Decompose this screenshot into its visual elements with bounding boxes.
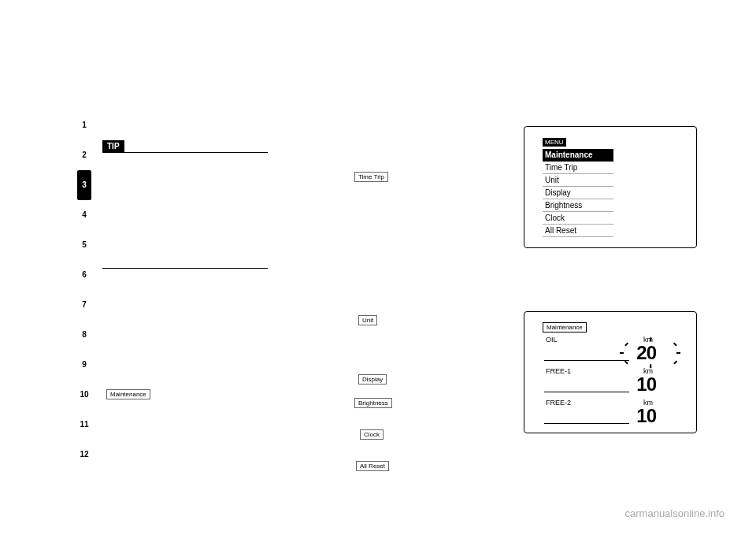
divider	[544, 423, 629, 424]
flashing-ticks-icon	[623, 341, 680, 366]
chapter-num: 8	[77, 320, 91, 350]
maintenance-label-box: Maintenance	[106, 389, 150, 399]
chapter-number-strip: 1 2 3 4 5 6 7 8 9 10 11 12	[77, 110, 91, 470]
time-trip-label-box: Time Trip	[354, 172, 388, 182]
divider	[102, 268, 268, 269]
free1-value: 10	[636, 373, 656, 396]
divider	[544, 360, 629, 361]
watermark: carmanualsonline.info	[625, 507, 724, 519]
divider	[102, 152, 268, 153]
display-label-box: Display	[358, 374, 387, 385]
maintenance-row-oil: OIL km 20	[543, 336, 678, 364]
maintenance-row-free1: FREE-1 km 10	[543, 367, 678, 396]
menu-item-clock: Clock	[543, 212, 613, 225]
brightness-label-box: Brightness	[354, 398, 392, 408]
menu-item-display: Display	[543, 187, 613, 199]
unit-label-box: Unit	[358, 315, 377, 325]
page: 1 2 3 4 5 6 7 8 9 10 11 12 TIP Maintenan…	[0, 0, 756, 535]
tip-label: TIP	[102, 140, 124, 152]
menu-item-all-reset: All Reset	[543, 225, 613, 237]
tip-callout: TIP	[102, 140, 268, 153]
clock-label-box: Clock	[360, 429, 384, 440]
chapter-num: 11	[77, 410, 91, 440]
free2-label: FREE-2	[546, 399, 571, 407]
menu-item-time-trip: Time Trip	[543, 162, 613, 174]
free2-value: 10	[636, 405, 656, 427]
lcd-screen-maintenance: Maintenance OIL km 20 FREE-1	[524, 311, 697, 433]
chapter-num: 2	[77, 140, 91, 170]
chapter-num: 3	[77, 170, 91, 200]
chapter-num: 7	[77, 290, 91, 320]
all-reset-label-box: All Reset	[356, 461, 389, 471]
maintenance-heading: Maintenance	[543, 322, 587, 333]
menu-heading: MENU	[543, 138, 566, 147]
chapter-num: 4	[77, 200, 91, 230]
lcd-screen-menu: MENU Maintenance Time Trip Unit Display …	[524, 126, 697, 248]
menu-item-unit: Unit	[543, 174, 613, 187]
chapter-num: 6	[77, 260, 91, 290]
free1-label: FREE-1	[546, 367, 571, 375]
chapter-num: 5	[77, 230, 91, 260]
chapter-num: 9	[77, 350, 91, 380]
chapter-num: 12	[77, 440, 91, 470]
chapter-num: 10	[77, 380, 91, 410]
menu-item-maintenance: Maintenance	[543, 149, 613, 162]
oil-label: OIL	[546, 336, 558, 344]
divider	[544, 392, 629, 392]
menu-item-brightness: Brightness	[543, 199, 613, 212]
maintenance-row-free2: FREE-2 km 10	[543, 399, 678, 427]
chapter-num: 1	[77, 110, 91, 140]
◆ ◆ ◆
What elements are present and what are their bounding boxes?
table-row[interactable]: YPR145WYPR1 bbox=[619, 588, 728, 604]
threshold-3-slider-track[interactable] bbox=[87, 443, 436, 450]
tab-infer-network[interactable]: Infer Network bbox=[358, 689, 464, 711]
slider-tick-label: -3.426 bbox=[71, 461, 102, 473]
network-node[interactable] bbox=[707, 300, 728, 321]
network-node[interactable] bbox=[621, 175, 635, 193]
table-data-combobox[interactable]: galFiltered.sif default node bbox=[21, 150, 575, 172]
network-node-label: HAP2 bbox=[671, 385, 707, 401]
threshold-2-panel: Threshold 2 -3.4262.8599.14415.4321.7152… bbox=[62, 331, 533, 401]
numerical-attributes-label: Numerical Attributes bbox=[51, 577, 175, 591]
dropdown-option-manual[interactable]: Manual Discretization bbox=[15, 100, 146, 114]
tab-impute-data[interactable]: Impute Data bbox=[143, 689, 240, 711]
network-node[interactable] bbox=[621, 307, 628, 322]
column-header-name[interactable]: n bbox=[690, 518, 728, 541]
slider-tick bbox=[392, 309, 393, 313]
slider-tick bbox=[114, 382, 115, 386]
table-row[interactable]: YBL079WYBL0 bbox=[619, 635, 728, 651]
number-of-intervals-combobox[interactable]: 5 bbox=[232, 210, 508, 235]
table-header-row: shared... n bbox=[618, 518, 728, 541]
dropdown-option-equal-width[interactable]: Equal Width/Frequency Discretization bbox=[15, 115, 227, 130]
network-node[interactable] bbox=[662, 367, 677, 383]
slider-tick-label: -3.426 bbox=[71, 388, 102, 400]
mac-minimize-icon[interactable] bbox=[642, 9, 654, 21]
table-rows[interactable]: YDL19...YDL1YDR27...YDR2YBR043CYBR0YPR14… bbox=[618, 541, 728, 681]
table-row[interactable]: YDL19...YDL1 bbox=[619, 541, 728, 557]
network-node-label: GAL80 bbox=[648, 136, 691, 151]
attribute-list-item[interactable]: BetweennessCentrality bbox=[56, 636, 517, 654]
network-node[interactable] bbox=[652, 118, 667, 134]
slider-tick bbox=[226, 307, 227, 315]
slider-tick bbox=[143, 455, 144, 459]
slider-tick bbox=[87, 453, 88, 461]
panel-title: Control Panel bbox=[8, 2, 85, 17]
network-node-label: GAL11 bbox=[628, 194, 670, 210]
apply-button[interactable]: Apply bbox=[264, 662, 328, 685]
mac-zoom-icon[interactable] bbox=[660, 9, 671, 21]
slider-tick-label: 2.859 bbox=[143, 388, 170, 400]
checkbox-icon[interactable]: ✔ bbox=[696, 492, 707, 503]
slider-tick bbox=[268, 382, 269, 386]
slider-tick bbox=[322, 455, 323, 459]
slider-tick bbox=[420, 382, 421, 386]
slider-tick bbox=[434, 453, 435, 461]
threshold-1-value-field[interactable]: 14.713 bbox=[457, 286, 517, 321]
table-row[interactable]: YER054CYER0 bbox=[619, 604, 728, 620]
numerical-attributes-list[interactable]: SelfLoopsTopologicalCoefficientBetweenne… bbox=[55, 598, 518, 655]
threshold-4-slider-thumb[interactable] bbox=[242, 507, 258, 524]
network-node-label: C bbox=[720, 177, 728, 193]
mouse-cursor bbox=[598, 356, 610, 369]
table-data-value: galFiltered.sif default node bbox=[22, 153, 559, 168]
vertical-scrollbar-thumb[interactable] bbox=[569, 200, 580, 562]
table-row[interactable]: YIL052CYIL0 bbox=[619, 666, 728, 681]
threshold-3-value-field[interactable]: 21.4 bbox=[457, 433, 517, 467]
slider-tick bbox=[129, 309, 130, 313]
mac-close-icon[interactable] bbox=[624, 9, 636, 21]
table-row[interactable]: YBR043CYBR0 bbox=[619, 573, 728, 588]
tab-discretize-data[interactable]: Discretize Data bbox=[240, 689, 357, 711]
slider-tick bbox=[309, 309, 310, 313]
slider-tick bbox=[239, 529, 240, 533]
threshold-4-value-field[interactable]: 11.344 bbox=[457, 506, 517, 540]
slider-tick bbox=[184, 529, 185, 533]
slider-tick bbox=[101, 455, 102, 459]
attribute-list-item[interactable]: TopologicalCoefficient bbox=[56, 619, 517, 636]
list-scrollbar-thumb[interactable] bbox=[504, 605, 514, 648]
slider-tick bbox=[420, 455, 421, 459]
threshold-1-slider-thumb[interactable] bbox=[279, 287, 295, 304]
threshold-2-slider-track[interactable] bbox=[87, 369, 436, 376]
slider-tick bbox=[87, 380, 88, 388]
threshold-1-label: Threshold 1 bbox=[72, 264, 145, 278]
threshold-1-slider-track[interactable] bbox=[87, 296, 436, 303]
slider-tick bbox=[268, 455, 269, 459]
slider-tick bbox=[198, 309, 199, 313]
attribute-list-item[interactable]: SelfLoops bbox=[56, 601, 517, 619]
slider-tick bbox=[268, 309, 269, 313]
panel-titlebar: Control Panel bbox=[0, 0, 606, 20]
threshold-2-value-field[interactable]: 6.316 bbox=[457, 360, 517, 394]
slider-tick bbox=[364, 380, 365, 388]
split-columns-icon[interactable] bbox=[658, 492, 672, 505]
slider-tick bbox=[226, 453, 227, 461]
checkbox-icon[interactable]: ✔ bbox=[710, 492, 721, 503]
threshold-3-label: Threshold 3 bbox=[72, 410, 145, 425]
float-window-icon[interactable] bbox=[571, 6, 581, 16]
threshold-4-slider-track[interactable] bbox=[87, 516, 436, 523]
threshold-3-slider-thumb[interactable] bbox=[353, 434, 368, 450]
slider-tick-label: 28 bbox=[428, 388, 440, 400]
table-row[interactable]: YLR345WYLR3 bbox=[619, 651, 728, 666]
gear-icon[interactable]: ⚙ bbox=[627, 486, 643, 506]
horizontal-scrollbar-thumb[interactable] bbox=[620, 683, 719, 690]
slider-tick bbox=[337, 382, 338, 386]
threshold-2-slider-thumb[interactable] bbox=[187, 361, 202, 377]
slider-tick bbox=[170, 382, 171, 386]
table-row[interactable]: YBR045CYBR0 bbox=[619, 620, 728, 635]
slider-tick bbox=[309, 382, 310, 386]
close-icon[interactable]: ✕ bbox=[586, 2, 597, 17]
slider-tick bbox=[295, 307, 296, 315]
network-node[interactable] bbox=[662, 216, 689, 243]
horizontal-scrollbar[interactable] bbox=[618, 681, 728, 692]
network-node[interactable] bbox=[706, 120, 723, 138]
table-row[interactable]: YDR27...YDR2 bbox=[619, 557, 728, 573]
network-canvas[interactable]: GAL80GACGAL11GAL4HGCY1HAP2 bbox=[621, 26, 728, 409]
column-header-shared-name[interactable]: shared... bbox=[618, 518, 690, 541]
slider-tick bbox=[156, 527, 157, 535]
◆ ◆ ◆
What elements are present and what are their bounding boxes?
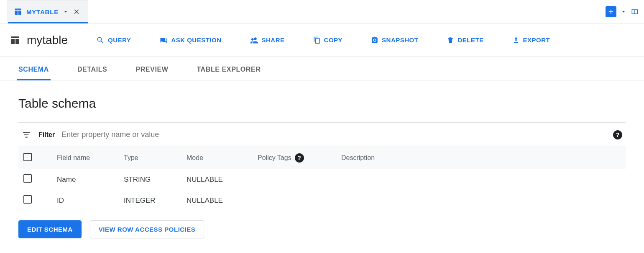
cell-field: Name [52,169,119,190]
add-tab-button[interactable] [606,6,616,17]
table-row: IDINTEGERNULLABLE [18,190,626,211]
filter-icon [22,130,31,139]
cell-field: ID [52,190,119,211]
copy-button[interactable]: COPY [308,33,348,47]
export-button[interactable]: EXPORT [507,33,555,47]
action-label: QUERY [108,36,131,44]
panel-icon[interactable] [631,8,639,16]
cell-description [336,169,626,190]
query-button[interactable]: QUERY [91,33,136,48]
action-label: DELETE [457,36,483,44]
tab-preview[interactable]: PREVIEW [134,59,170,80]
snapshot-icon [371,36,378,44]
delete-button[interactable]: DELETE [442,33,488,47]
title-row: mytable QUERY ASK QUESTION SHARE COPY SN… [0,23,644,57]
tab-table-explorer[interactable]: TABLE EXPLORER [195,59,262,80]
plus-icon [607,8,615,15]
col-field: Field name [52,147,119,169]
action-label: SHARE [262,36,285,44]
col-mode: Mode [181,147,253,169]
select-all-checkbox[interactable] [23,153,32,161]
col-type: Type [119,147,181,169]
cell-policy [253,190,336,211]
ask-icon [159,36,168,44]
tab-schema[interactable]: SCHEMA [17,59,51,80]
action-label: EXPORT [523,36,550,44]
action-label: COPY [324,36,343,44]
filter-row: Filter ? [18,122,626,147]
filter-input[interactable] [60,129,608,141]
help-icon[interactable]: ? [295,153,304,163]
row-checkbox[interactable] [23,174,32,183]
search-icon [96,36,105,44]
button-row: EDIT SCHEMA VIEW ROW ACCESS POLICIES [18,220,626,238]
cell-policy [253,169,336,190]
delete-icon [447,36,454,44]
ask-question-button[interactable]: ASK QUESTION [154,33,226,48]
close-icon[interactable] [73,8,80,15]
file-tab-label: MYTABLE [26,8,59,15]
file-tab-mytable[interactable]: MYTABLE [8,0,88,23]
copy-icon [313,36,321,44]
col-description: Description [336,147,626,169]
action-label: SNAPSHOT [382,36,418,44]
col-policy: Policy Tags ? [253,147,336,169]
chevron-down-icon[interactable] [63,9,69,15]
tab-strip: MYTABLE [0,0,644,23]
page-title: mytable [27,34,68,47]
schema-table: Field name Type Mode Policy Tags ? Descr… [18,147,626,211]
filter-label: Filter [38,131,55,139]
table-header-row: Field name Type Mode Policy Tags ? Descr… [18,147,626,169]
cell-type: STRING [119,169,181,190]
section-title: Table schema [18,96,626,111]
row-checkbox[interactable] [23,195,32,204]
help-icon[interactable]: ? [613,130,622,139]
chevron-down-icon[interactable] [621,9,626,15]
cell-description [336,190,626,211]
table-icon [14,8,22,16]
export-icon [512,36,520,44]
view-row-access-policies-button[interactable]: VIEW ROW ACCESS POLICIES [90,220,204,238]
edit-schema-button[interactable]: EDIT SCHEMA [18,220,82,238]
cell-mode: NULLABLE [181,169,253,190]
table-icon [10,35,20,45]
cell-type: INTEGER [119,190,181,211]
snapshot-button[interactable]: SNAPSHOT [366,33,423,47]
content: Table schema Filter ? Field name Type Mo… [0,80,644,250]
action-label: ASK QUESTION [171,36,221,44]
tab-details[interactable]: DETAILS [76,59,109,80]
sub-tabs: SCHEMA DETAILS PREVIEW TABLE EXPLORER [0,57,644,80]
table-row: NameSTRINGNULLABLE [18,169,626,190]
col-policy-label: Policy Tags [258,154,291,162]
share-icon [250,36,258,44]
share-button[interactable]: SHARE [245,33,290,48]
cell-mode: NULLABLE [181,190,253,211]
◆ ◆ ◆
# [TASK PROMPT]
A single number is the whole answer: report how many lines in the data above include the word "QUERY".

# [ANSWER TO THIS EXERCISE]
3